We may disclose data when required by a competent authority or court in the Netherlands or the EU.

8. Data Transfers Outside the EEA

We aim to process data within the EEA. Where transfer outside the EEA is necessary (for example, certain CDN or analytics providers), we implement appropriate safeguards under GDPR Chapter V, such as EU Standard Contractual Clauses or an adequacy decision.

9. Security and Data Breaches

We implement appropriate technical and organisational measures, including HTTPS encryption, access controls, and secure hosting practices, to protect personal data against unauthorised access, loss, or disclosure.

If a personal data breach is likely to pose a risk to your rights, we will notify the Autoriteit Persoonsgegevens within 72 hours where required, and inform you without undue delay when the risk is high.

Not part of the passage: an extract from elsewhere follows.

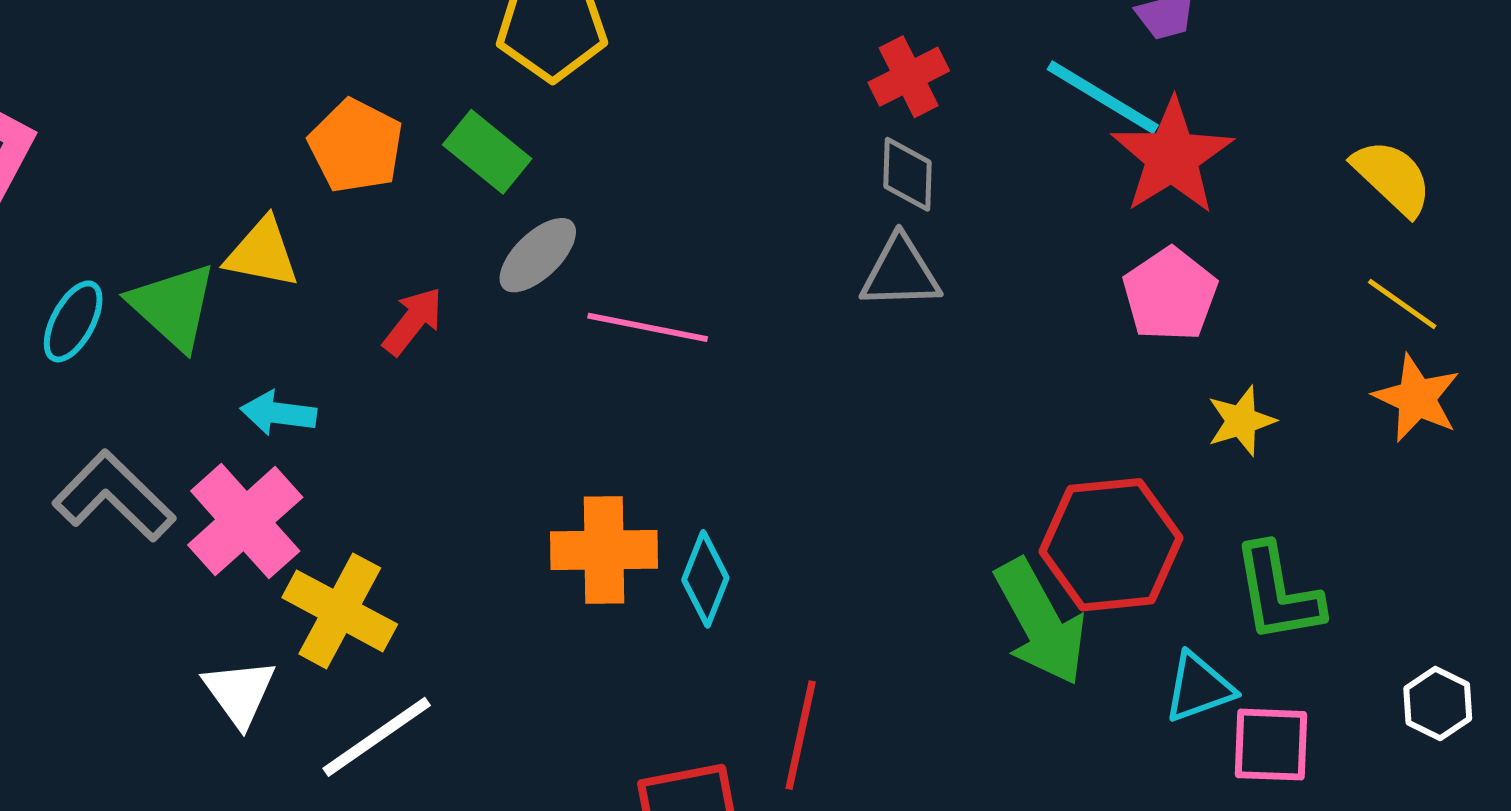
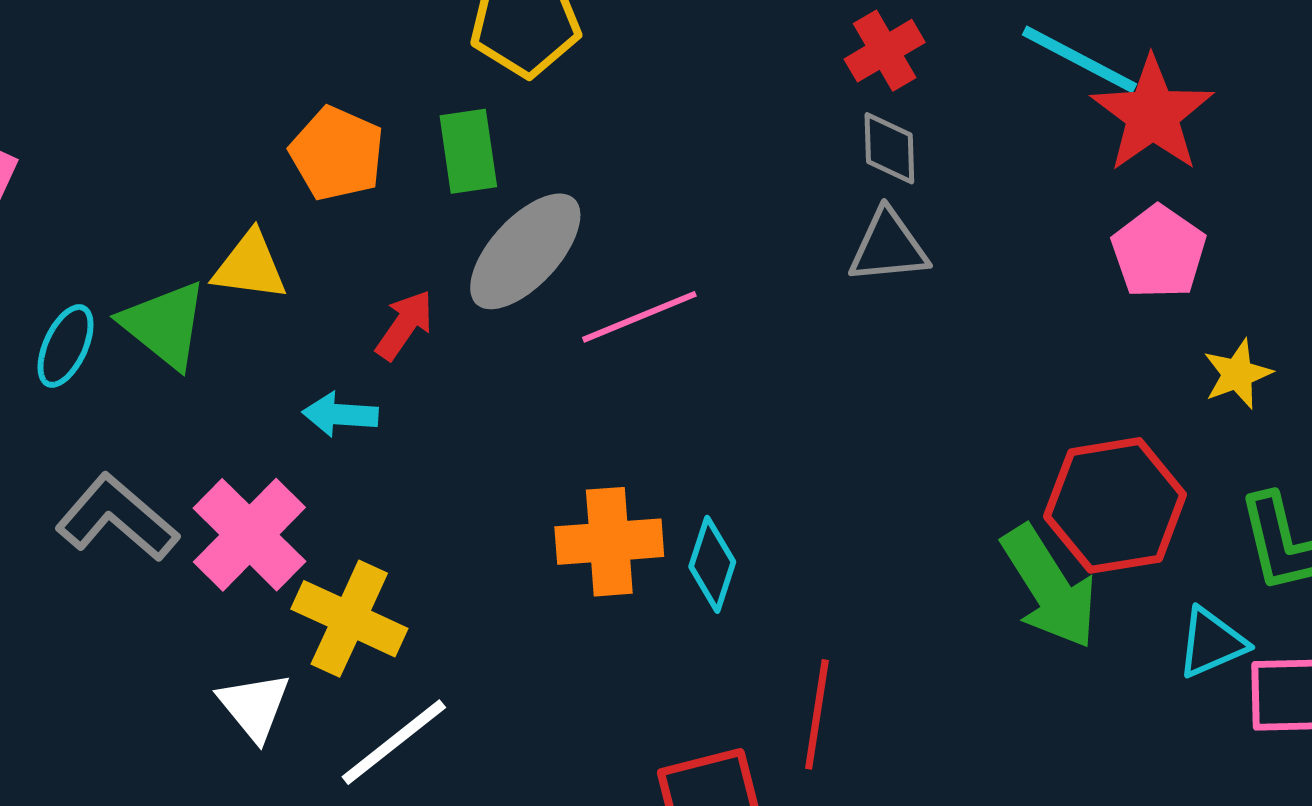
green rectangle: (487, 152) -> (468, 151), turned 46
gray ellipse: (538, 255) -> (525, 251), size x1.5
pink line: (648, 327) -> (639, 317), turned -30
cyan arrow: (278, 413) -> (340, 414), moved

10. Your Rights Under GDPR and the UAVG

You have the following rights regarding your personal data:

  • Right of access (Art. 15): obtain confirmation and a copy of your data.
  • Right to rectification (Art. 16): correct inaccurate or incomplete data.
  • Right to erasure (Art. 17): request deletion where data is no longer necessary or consent is withdrawn.
  • Right to restriction (Art. 18): limit processing in certain circumstances.
  • Right to data portability (Art. 20): receive data you provided in a structured, machine-readable format where processing is based on consent or contract.
  • Right to object (Art. 21): object to processing based on legitimate interests, including direct marketing.
  • Right to withdraw consent: at any time for consent-based processing, without affecting prior lawful processing.

To exercise your rights, email request@gorgeousmyelbow.world with sufficient detail to identify your request. We respond within one month (extendable by two months for complex requests, with notice).

You may also lodge a complaint with the Dutch Data Protection Authority (Autoriteit Persoonsgegevens): autoriteitpersoonsgegevens.nl.

11. Updates to This Policy

We may update this Privacy Policy to reflect legal or operational changes. The date at the top shows the latest version. Material changes will be published on this page. We encourage you to review this policy periodically.